Нам предстояло сложное дело, и мы прощались с нашим биваком, с нашим временным лесным пристанищем, как с родным домом.
Да, это и был наш дом: здесь мы провели несколько дней, привели себя в порядок. Вернемся ли мы сюда когда-нибудь? Вряд ли. Но мы уходили отсюда в неведомое и потому прощались со своей лесной стоянкой, как прощаются с родной хатой.
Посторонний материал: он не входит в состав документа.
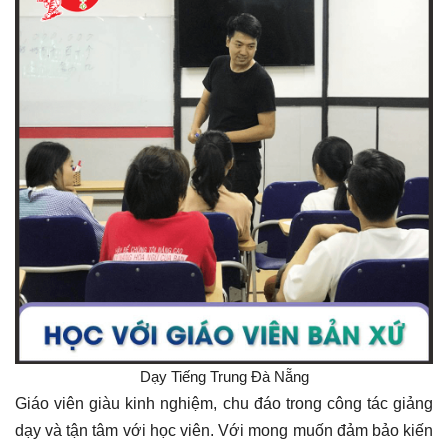
Dạy Tiếng Trung Đà Nẵng
Giáo viên giàu kinh nghiệm, chu đáo trong công tác giảng
dạy và tận tâm với học viên. Với mong muốn đảm bảo kiến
Только рассвело, когда наша группа, покинув лагерь, шла по вымытой коротким летним дождем лесной дороге, оставляя заметный след на траве, покрытой матовым серебристым налетом росы. Местами в низинках клубился туман. Терпкий запах преющей зелени, сырость, проникающая сквозь обувь, напоминали о близости болот. Иногда на склонах невысоких холмов возникали избы, заброшенные и словно бы призрачные, вероятно, давно обезлюдевшие в этом краю, где в начале войны отгремели бои.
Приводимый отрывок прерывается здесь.